I’m certain that everyone knows what mascara is. But does everyone know the background to the infamous eye product? In this article I will aim to vaguely debrief the history of mascara.
Believe it or not, the origins of mascara can date back all the way to Ancient Egypt where they used a substance called ‘Kohl’ which essentially has the same functions as mascara. Kohl wasn’t used to impress your crush, spouse or friends in Ancient Egypt but rather to protect themselves from believed evil spirits. The belief was so strong that it ran through Middle Eastern religion and even up through the famous Roman Empire. Now you may be thinking about how they stopped it from running like our current day products. Well of course there was no technology back then meaning natural resources such as combining water, honey, charcoal and soot with the natural mineral Galena.
Countries especially in Europe under the control of the Roman Empire (as the empire was derived from European descent as language mainly spoken then was Greek and Latin) used Kohl for appearance and cosmetic use. However, Kohl became a distant cosmetic feature when the Roman Empire gradually fell as the ideology decreased simultaneously. Contrastingly, it was still used immensely in Egypt for religious purposes which spread into neighbouring Middle Eastern countries.

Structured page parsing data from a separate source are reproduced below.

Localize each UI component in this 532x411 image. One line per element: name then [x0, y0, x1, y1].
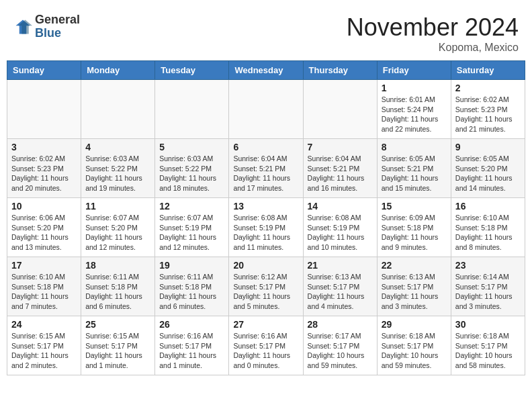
day-number: 7	[308, 142, 373, 152]
day-number: 21	[308, 260, 373, 271]
logo: General Blue	[13, 13, 80, 40]
day-cell-15: 15Sunrise: 6:09 AM Sunset: 5:18 PM Dayli…	[377, 198, 451, 257]
day-number: 28	[308, 319, 373, 330]
calendar-table: SundayMondayTuesdayWednesdayThursdayFrid…	[7, 60, 525, 375]
day-cell-22: 22Sunrise: 6:13 AM Sunset: 5:17 PM Dayli…	[377, 257, 451, 316]
day-info: Sunrise: 6:11 AM Sunset: 5:18 PM Dayligh…	[85, 272, 150, 312]
day-number: 18	[85, 260, 150, 271]
logo-icon	[13, 17, 32, 36]
day-cell-24: 24Sunrise: 6:15 AM Sunset: 5:17 PM Dayli…	[7, 316, 81, 375]
day-number: 15	[382, 201, 447, 212]
day-info: Sunrise: 6:13 AM Sunset: 5:17 PM Dayligh…	[308, 272, 373, 312]
weekday-header-tuesday: Tuesday	[155, 61, 229, 80]
day-cell-5: 5Sunrise: 6:03 AM Sunset: 5:22 PM Daylig…	[155, 139, 229, 198]
logo-general: General	[35, 13, 80, 26]
day-cell-30: 30Sunrise: 6:18 AM Sunset: 5:17 PM Dayli…	[451, 316, 525, 375]
day-info: Sunrise: 6:10 AM Sunset: 5:18 PM Dayligh…	[11, 272, 77, 312]
day-number: 19	[159, 260, 224, 271]
day-number: 2	[455, 83, 521, 93]
day-cell-13: 13Sunrise: 6:08 AM Sunset: 5:19 PM Dayli…	[229, 198, 303, 257]
day-cell-19: 19Sunrise: 6:11 AM Sunset: 5:18 PM Dayli…	[155, 257, 229, 316]
day-number: 11	[85, 201, 150, 212]
day-cell-2: 2Sunrise: 6:02 AM Sunset: 5:23 PM Daylig…	[451, 80, 525, 139]
day-cell-21: 21Sunrise: 6:13 AM Sunset: 5:17 PM Dayli…	[303, 257, 377, 316]
empty-cell	[155, 80, 229, 139]
weekday-header-thursday: Thursday	[303, 61, 377, 80]
day-number: 6	[233, 142, 298, 152]
day-number: 12	[159, 201, 224, 212]
day-cell-25: 25Sunrise: 6:15 AM Sunset: 5:17 PM Dayli…	[81, 316, 155, 375]
week-row-2: 3Sunrise: 6:02 AM Sunset: 5:23 PM Daylig…	[7, 139, 525, 198]
day-number: 24	[11, 319, 77, 330]
empty-cell	[229, 80, 303, 139]
week-row-3: 10Sunrise: 6:06 AM Sunset: 5:20 PM Dayli…	[7, 198, 525, 257]
day-cell-11: 11Sunrise: 6:07 AM Sunset: 5:20 PM Dayli…	[81, 198, 155, 257]
weekday-header-saturday: Saturday	[451, 61, 525, 80]
day-cell-1: 1Sunrise: 6:01 AM Sunset: 5:24 PM Daylig…	[377, 80, 451, 139]
day-info: Sunrise: 6:05 AM Sunset: 5:21 PM Dayligh…	[382, 154, 447, 193]
day-cell-8: 8Sunrise: 6:05 AM Sunset: 5:21 PM Daylig…	[377, 139, 451, 198]
day-info: Sunrise: 6:17 AM Sunset: 5:17 PM Dayligh…	[308, 331, 373, 371]
day-cell-7: 7Sunrise: 6:04 AM Sunset: 5:21 PM Daylig…	[303, 139, 377, 198]
day-number: 25	[85, 319, 150, 330]
day-number: 16	[455, 201, 521, 212]
day-number: 17	[11, 260, 77, 271]
day-cell-10: 10Sunrise: 6:06 AM Sunset: 5:20 PM Dayli…	[7, 198, 81, 257]
day-number: 29	[382, 319, 447, 330]
day-number: 26	[159, 319, 224, 330]
day-cell-14: 14Sunrise: 6:08 AM Sunset: 5:19 PM Dayli…	[303, 198, 377, 257]
day-info: Sunrise: 6:04 AM Sunset: 5:21 PM Dayligh…	[308, 154, 373, 193]
day-info: Sunrise: 6:05 AM Sunset: 5:20 PM Dayligh…	[455, 154, 521, 193]
week-row-1: 1Sunrise: 6:01 AM Sunset: 5:24 PM Daylig…	[7, 80, 525, 139]
day-cell-6: 6Sunrise: 6:04 AM Sunset: 5:21 PM Daylig…	[229, 139, 303, 198]
day-info: Sunrise: 6:08 AM Sunset: 5:19 PM Dayligh…	[308, 213, 373, 253]
day-info: Sunrise: 6:15 AM Sunset: 5:17 PM Dayligh…	[85, 331, 150, 371]
day-info: Sunrise: 6:03 AM Sunset: 5:22 PM Dayligh…	[85, 154, 150, 193]
day-cell-17: 17Sunrise: 6:10 AM Sunset: 5:18 PM Dayli…	[7, 257, 81, 316]
day-number: 8	[382, 142, 447, 152]
day-cell-3: 3Sunrise: 6:02 AM Sunset: 5:23 PM Daylig…	[7, 139, 81, 198]
weekday-header-row: SundayMondayTuesdayWednesdayThursdayFrid…	[7, 61, 525, 80]
weekday-header-friday: Friday	[377, 61, 451, 80]
day-number: 22	[382, 260, 447, 271]
day-info: Sunrise: 6:11 AM Sunset: 5:18 PM Dayligh…	[159, 272, 224, 312]
location: Kopoma, Mexico	[347, 42, 519, 54]
day-info: Sunrise: 6:10 AM Sunset: 5:18 PM Dayligh…	[455, 213, 521, 253]
day-info: Sunrise: 6:01 AM Sunset: 5:24 PM Dayligh…	[382, 95, 447, 134]
day-info: Sunrise: 6:13 AM Sunset: 5:17 PM Dayligh…	[382, 272, 447, 312]
day-number: 14	[308, 201, 373, 212]
day-info: Sunrise: 6:04 AM Sunset: 5:21 PM Dayligh…	[233, 154, 298, 193]
day-info: Sunrise: 6:18 AM Sunset: 5:17 PM Dayligh…	[382, 331, 447, 371]
week-row-4: 17Sunrise: 6:10 AM Sunset: 5:18 PM Dayli…	[7, 257, 525, 316]
day-number: 10	[11, 201, 77, 212]
day-info: Sunrise: 6:18 AM Sunset: 5:17 PM Dayligh…	[455, 331, 521, 371]
day-cell-20: 20Sunrise: 6:12 AM Sunset: 5:17 PM Dayli…	[229, 257, 303, 316]
day-number: 4	[85, 142, 150, 152]
day-cell-26: 26Sunrise: 6:16 AM Sunset: 5:17 PM Dayli…	[155, 316, 229, 375]
weekday-header-sunday: Sunday	[7, 61, 81, 80]
day-cell-9: 9Sunrise: 6:05 AM Sunset: 5:20 PM Daylig…	[451, 139, 525, 198]
day-cell-28: 28Sunrise: 6:17 AM Sunset: 5:17 PM Dayli…	[303, 316, 377, 375]
day-number: 5	[159, 142, 224, 152]
day-cell-16: 16Sunrise: 6:10 AM Sunset: 5:18 PM Dayli…	[451, 198, 525, 257]
day-cell-27: 27Sunrise: 6:16 AM Sunset: 5:17 PM Dayli…	[229, 316, 303, 375]
month-title: November 2024	[347, 13, 519, 42]
logo-blue: Blue	[35, 26, 61, 40]
week-row-5: 24Sunrise: 6:15 AM Sunset: 5:17 PM Dayli…	[7, 316, 525, 375]
day-cell-29: 29Sunrise: 6:18 AM Sunset: 5:17 PM Dayli…	[377, 316, 451, 375]
page-header: General Blue November 2024 Kopoma, Mexic…	[7, 7, 525, 57]
day-info: Sunrise: 6:09 AM Sunset: 5:18 PM Dayligh…	[382, 213, 447, 253]
day-cell-23: 23Sunrise: 6:14 AM Sunset: 5:17 PM Dayli…	[451, 257, 525, 316]
day-number: 3	[11, 142, 77, 152]
day-info: Sunrise: 6:16 AM Sunset: 5:17 PM Dayligh…	[233, 331, 298, 371]
day-number: 23	[455, 260, 521, 271]
empty-cell	[81, 80, 155, 139]
day-number: 20	[233, 260, 298, 271]
day-number: 27	[233, 319, 298, 330]
day-info: Sunrise: 6:08 AM Sunset: 5:19 PM Dayligh…	[233, 213, 298, 253]
empty-cell	[303, 80, 377, 139]
weekday-header-wednesday: Wednesday	[229, 61, 303, 80]
day-info: Sunrise: 6:15 AM Sunset: 5:17 PM Dayligh…	[11, 331, 77, 371]
day-info: Sunrise: 6:03 AM Sunset: 5:22 PM Dayligh…	[159, 154, 224, 193]
weekday-header-monday: Monday	[81, 61, 155, 80]
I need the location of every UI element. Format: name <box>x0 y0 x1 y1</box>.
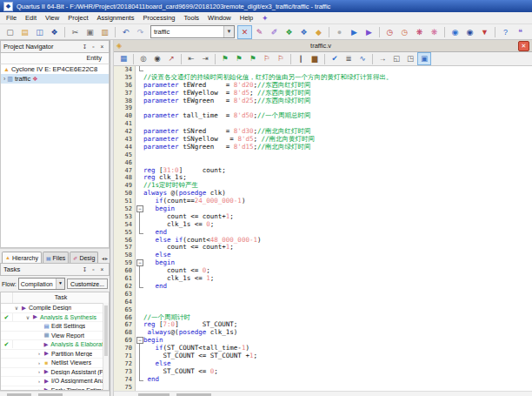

Before the West became the dominant global region, the use of eyeliner products was considered unprofessional and ill-mannered until the widely-recognised Victorian Era (1837) . Promoting the use of makeup and shifts in heavier influence of cosmetics were key in that time period that initially kickstarted the use of long-eyelashes.
Only a couple decades later, chemist Eugene Rimmel started the official development of the well-known mascara by utilising petroleum jelly. Further inventors such as T.L. Williams used the same jelly between 1913-1917 led to the growth of the company known as Maybelline.
However, arguably the most important phase of the development of mascara came from Helena Rubinstein in 1957. She proposed mascara in a lotion form alongside a brush for application. This is similar to modern day mascara, through the use of a brush. She had probably revolutionised the way mascara was applied which gained increasing respectability and acceptance in the USA.
These influential characters in the production of mascara has indefinitely led to one of the most influential eye product around. Although there were many forms and innovations of the product, the common elements used were oils, pigmentation and forms of waxes. The FDA approving of the products used to make mascara is probably a historical event which at the time may have been minor but certainly has left inventors and companies well, well off.